TO DO –
Only the pictures should be left out; repeat the rest of the data exactly.

---------- EXERCISE DATA ----------

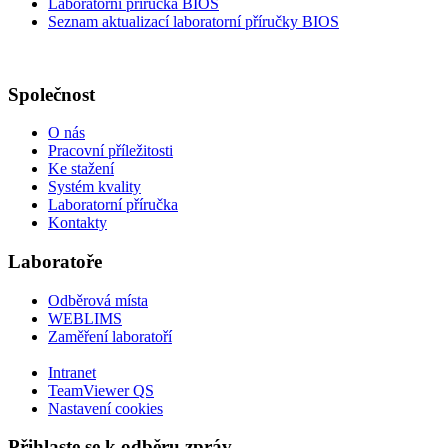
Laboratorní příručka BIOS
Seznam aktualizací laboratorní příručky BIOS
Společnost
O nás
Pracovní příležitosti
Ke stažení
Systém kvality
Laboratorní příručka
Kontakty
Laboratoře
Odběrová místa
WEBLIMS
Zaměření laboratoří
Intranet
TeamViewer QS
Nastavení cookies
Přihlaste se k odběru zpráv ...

----------

RESULT FOR THIS TASK –
Laboratorní příručka BIOS
Seznam aktualizací laboratorní příručky BIOS
Společnost
O nás
Pracovní příležitosti
Ke stažení
Systém kvality
Laboratorní příručka
Kontakty
Laboratoře
Odběrová místa
WEBLIMS
Zaměření laboratoří
Intranet
TeamViewer QS
Nastavení cookies
Přihlaste se k odběru zpráv ...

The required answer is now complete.